From the entries below, pull out each line where "hogy" appears.

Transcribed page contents
════

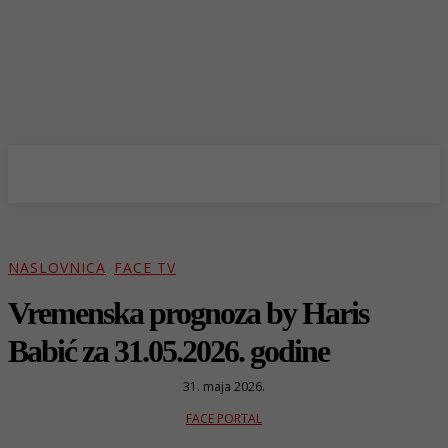
NASLOVNICA
FACE TV
Vremenska prognoza by Haris
Babić za 31.05.2026. godine
31. maja 2026.
FACE PORTAL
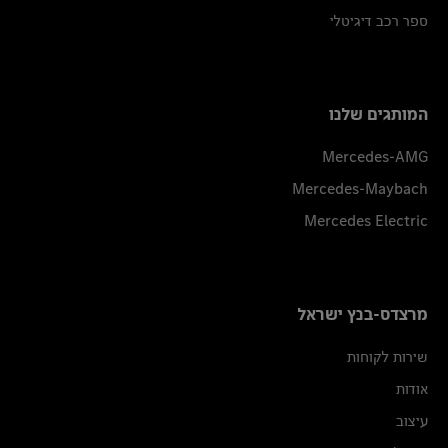
ספר רכב דיגיטלי
המותגים שלנו
Mercedes-AMG
Mercedes-Maybach
Mercedes Electric
מרצדס-בנץ ישראל
שירות לקוחות
אודות
עיצוב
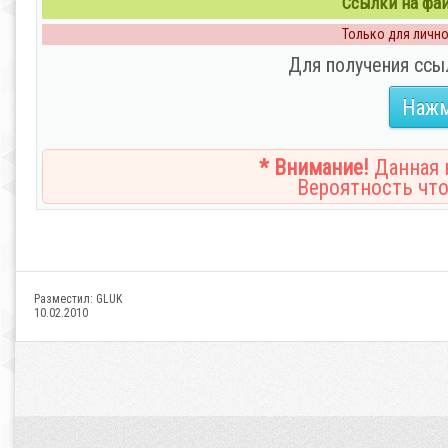
Ссылки на файл
Только для личног
Для получения ссы
Нажм
* Внимание!
Данная н
Вероятность что
Разместил:
GLUK
10.02.2010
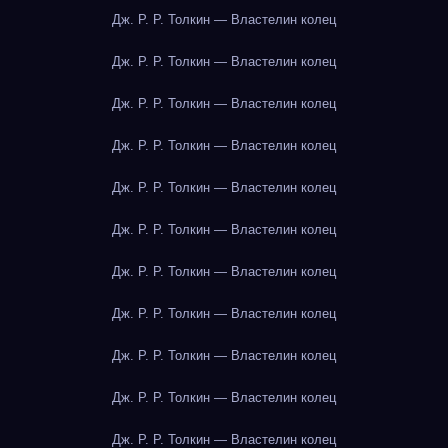
Дж. Р. Р. Толкин — Властелин колец
Дж. Р. Р. Толкин — Властелин колец
Дж. Р. Р. Толкин — Властелин колец
Дж. Р. Р. Толкин — Властелин колец
Дж. Р. Р. Толкин — Властелин колец
Дж. Р. Р. Толкин — Властелин колец
Дж. Р. Р. Толкин — Властелин колец
Дж. Р. Р. Толкин — Властелин колец
Дж. Р. Р. Толкин — Властелин колец
Дж. Р. Р. Толкин — Властелин колец
Дж. Р. Р. Толкин — Властелин колец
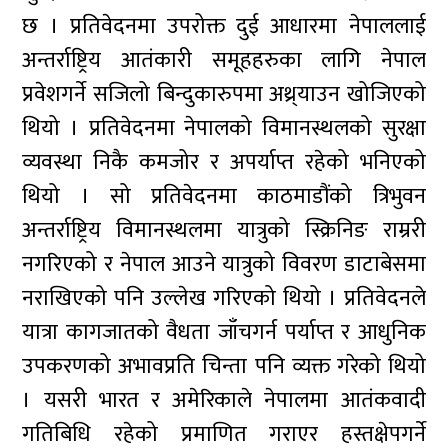
छ । प्रतिवेदनमा उपरोक्त दुई आधारमा नेपाललाई
अन्तर्राष्ट्रिय आतंकारी समूहहरुका लागि नेपाल
प्रवेशगर्ने सजिलो बिन्दुकारुपमा अथ्र्याउन खोजिएको
थियो । प्रतिवेदनमा नेपालको विमानस्थलको सुरक्षा
व्यवस्था निकै कमजोर र अपर्याप्त रहेको भनिएको
थियो । सो प्रतिवेदनमा काठमाडौंको त्रिभुवन
अन्तर्राष्ट्रिय विमानस्थलमा यात्रुको स्क्रिनिङ राम्ररी
नगरिएको र नेपाल आउने यात्रुको विवरण डाटाबेसमा
नराखिएको पनि उल्लेख गरिएको थियो । प्रतिवेदनले
यात्रा कागजातको वैधता जाँचगर्न पर्याप्त र आधुनिक
उपकरणको अभावप्रति चिन्ता पनि व्यक्त गरेको थियो
। यसरी भारत र अमेरिकाले नेपालमा आतंकवादी
गतिबिधि रहेको प्रमाणित गराएर हस्तक्षेपगर्ने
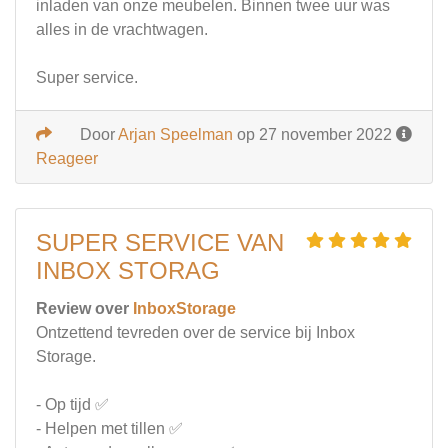
inladen van onze meubelen. Binnen twee uur was
alles in de vrachtwagen.
Super service.
Door
Arjan Speelman
op 27 november 2022
Reageer
SUPER SERVICE VAN
INBOX STORAG
Review over
InboxStorage
Ontzettend tevreden over de service bij Inbox
Storage.
- Op tijd ✅
- Helpen met tillen ✅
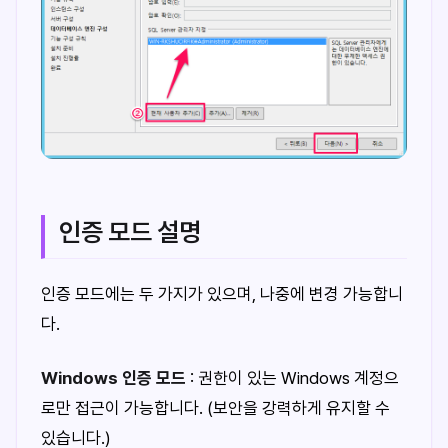
인증 모드 설명
인증 모드에는 두 가지가 있으며, 나중에 변경 가능합니
다.
Windows 인증 모드
: 권한이 있는 Windows 계정으
로만 접근이 가능합니다. (보안을 강력하게 유지할 수
있습니다.)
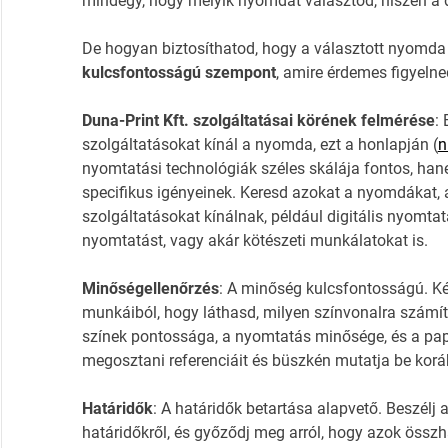
mindegy, hogy melyik nyomdát választod, hiszen a 
De hogyan biztosíthatod, hogy a választott nyomda
kulcsfontosságú szempont
, amire érdemes figyelne
Duna-Print Kft. szolgáltatásai körének felmérése
:
szolgáltatásokat kínál a nyomda, ezt a honlapján (
n
nyomtatási technológiák széles skálája fontos, han
specifikus igényeinek. Keresd azokat a nyomdákat, a
szolgáltatásokat kínálnak, például digitális nyomt
nyomtatást, vagy akár kötészeti munkálatokat is.
Minőségellenőrzés
: A minőség kulcsfontosságú. Ké
munkáiból, hogy láthasd, milyen színvonalra számítha
színek pontossága, a nyomtatás minősége, és a pap
megosztani referenciáit és büszkén mutatja be korább
Határidők
: A határidők betartása alapvető. Beszélj
határidőkről, és győződj meg arról, hogy azok össz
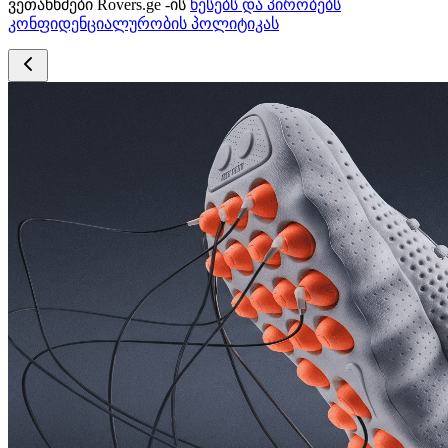
ვეთანხმები Rovers.ge -ის
წესებს და პირობებს
კონფიდენციალურობის პოლიტიკას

════

:: Answer for this exercise ::
mindegy, hogy melyik nyomdát választod, hiszen a 
De hogyan biztosíthatod, hogy a választott nyomda
munkáiból, hogy láthasd, milyen színvonalra számítha
határidőkről, és győződj meg arról, hogy azok össz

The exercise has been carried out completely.